Suç niteliği yönünden aleyhe temyizin bulunmadığı, daha ağır başka bir suçu oluşturma ihtimali bulunmayan eylemle ilgili olarak, sanık hakkında dava zamanaşımını kesen en son hukuki işlem 08.06.2006 tarihli mahkûmiyet kararı olup bu tarihten sonra dava zamanaşımını kesen veya durduran hiçbir sebebin gerçekleşmediği gözetildiğinde, 5237 sayılı TCK’nun 66/1-e maddesindeki 8 yıllık asli dava zamanaşımı süresi inceleme tarihinden önce 08.06.2014 tarihinde dolmuş bulunmaktadır.

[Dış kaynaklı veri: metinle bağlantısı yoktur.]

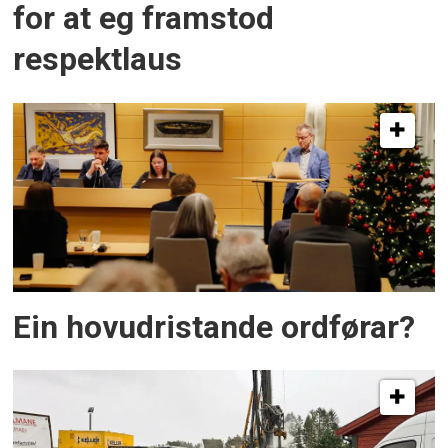
for at eg framstod
respektlaus
Ein hovudristande ordførar?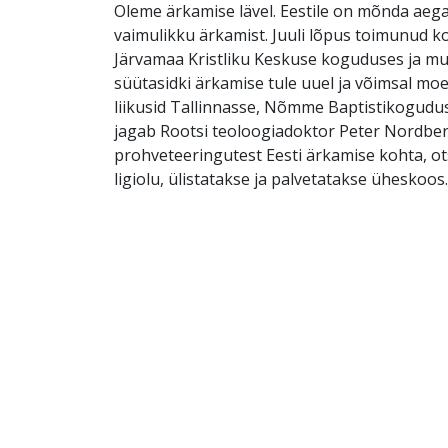
Oleme ärkamise lävel. Eestile on mõnda aeg
vaimulikku ärkamist. Juuli lõpus toimunud 
Järvamaa Kristliku Keskuse koguduses ja muj
süütasidki ärkamise tule uuel ja võimsal moe
liikusid Tallinnasse, Nõmme Baptistikogudus
jagab Rootsi teoloogiadoktor Peter Nordbe
prohveteeringutest Eesti ärkamise kohta, ot
ligiolu, ülistatakse ja palvetatakse üheskoos.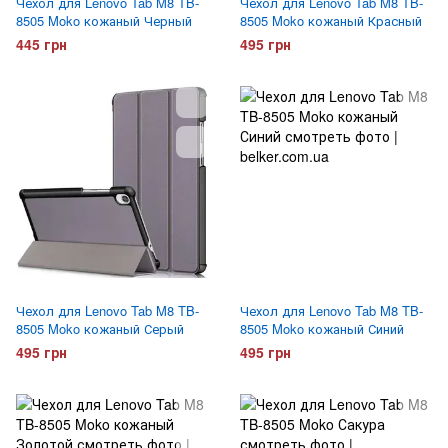
Чехол для Lenovo Tab M8 TB-
Чехол для Lenovo Tab M8 TB-
8505 Moko кожаный Черный
8505 Moko кожаный Красный
445 грн
495 грн
Чехол для Lenovo Tab M8 TB-
Чехол для Lenovo Tab M8 TB-
8505 Moko кожаный Серый
8505 Moko кожаный Синий
495 грн
495 грн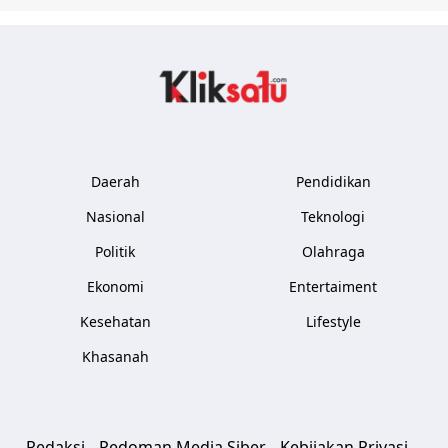
Kliksatu.com
Daerah
Pendidikan
Nasional
Teknologi
Politik
Olahraga
Ekonomi
Entertaiment
Kesehatan
Lifestyle
Khasanah
Redaksi
Pedoman Media Siber
Kebijakan Privasi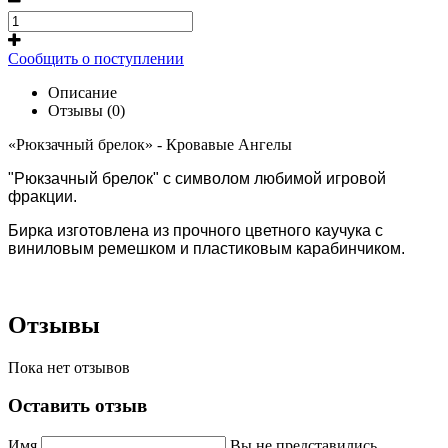
Сообщить о поступлении
Описание
Отзывы (0)
«Рюкзачный брелок» - Кровавые Ангелы
"Рюкзачный брелок" с символом любимой игровой
фракции.
Бирка изготовлена из прочного цветного каучука с
виниловым ремешком и пластиковым карабинчиком.
Отзывы
Пока нет отзывов
Оставить отзыв
Имя
Вы не представились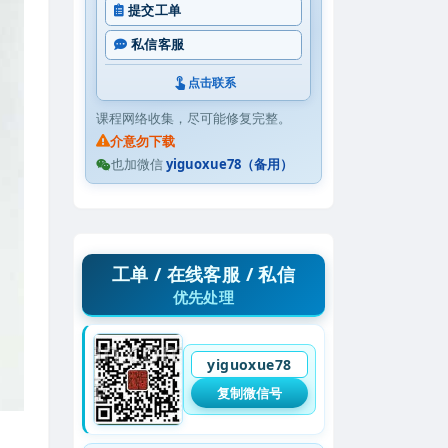
提交工单
私信客服
点击联系
课程网络收集，尽可能修复完整。
介意勿下载
也加微信
yiguoxue78（备用）
工单 / 在线客服 / 私信
优先处理
yiguoxue78
复制微信号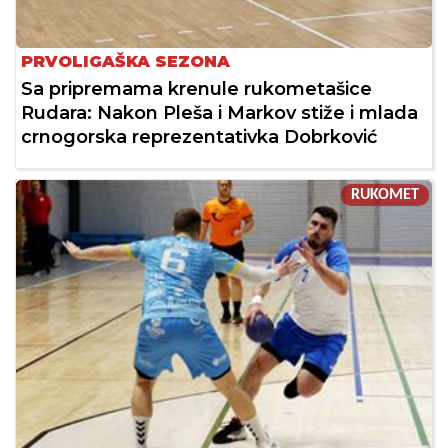
PRVOLIGAŠKA SEZONA
Sa pripremama krenule rukometašice
Rudara: Nakon Pleša i Markov stiže i mlada
crnogorska reprezentativka Dobrković
RUKOMET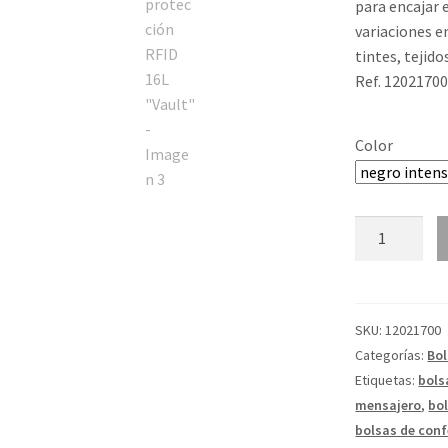
para encajar 
variaciones en
tintes, tejido
Ref. 1202170
Color
Mochila
para
portátil
de
15"
SKU:
12021700
con
Categorías:
Bo
protección
Etiquetas:
bols
RFID
mensajero
,
bol
16L
bolsas de conf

Bu itibarla, asli dava zamanaşımı süresinin dolmuş olması nedeniyle Yargıtay Cumhuriyet Başsavcılığı itirazının değişik gerekçeyle kabulüne, Özel Daire bozma kararının kaldırılmasına, yerel mahkeme hükmünün resmi belgede sahtecilik suçu yönüyle gerçekleşen dava zamanaşımı nedeniyle bozulmasına, ancak 1412 sayılı CMUK’nun 5320 sayılı Kanunun 8. maddesi uyarınca halen yürürlükte bulunan 322. maddesiyle tanınan yetki kullanılarak ve 5237 sayılı TCK’nun 66/1-e ve 5271 sayılı CMK’nun 223/1. maddeleri uyarınca kamu davasının resmi belgede sahtecilik suçu yönünden vaki zamanaşımı nedeniyle düşmesine karar verilmelidir.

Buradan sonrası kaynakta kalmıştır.